For the entries below, print exactly the lines between the line holding "For Readers" and the line holding "technique professionnel universitaire", inclusive, and nothing else.

[Page-level text extractions]
◇ ◇ ◇

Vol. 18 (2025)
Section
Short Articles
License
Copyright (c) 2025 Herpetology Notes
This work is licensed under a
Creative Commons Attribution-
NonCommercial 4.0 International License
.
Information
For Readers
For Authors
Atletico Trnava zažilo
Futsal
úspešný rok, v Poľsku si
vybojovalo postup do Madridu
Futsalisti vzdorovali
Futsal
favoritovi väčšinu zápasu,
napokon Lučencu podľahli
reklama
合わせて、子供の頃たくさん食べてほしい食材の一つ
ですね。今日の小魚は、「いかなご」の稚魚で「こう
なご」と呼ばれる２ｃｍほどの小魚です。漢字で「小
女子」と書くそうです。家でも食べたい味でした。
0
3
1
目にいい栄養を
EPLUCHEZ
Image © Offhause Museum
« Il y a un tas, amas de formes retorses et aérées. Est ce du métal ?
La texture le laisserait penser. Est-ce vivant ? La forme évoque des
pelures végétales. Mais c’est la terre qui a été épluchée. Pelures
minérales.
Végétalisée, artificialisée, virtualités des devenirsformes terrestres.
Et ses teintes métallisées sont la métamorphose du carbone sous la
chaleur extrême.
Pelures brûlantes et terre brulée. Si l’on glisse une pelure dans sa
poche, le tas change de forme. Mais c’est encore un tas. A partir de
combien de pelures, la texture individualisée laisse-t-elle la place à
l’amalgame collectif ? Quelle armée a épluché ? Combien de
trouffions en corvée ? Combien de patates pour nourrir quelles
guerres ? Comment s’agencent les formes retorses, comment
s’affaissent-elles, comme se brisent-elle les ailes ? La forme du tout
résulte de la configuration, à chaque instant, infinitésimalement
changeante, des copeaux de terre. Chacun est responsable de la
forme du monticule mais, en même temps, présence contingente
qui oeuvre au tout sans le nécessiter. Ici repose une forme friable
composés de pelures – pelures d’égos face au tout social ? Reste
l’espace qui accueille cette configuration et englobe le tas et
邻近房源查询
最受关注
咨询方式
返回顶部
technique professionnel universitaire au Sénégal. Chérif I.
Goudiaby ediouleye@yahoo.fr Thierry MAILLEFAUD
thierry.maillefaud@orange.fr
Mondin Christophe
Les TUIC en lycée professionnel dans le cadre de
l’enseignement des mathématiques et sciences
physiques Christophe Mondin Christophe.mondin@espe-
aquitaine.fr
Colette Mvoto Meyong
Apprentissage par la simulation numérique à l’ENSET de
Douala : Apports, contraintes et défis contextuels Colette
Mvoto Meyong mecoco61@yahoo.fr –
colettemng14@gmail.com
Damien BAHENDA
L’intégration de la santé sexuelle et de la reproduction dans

◇ ◇ ◇

● Output of the exercise
For Readers
For Authors
Atletico Trnava zažilo
Futsal
úspešný rok, v Poľsku si
vybojovalo postup do Madridu
Futsalisti vzdorovali
Futsal
favoritovi väčšinu zápasu,
napokon Lučencu podľahli
reklama
合わせて、子供の頃たくさん食べてほしい食材の一つ
ですね。今日の小魚は、「いかなご」の稚魚で「こう
なご」と呼ばれる２ｃｍほどの小魚です。漢字で「小
女子」と書くそうです。家でも食べたい味でした。
0
3
1
目にいい栄養を
EPLUCHEZ
Image © Offhause Museum
« Il y a un tas, amas de formes retorses et aérées. Est ce du métal ?
La texture le laisserait penser. Est-ce vivant ? La forme évoque des
pelures végétales. Mais c’est la terre qui a été épluchée. Pelures
minérales.
Végétalisée, artificialisée, virtualités des devenirsformes terrestres.
Et ses teintes métallisées sont la métamorphose du carbone sous la
chaleur extrême.
Pelures brûlantes et terre brulée. Si l’on glisse une pelure dans sa
poche, le tas change de forme. Mais c’est encore un tas. A partir de
combien de pelures, la texture individualisée laisse-t-elle la place à
l’amalgame collectif ? Quelle armée a épluché ? Combien de
trouffions en corvée ? Combien de patates pour nourrir quelles
guerres ? Comment s’agencent les formes retorses, comment
s’affaissent-elles, comme se brisent-elle les ailes ? La forme du tout
résulte de la configuration, à chaque instant, infinitésimalement
changeante, des copeaux de terre. Chacun est responsable de la
forme du monticule mais, en même temps, présence contingente
qui oeuvre au tout sans le nécessiter. Ici repose une forme friable
composés de pelures – pelures d’égos face au tout social ? Reste
l’espace qui accueille cette configuration et englobe le tas et
邻近房源查询
最受关注
咨询方式
返回顶部
technique professionnel universitaire au Sénégal. Chérif I.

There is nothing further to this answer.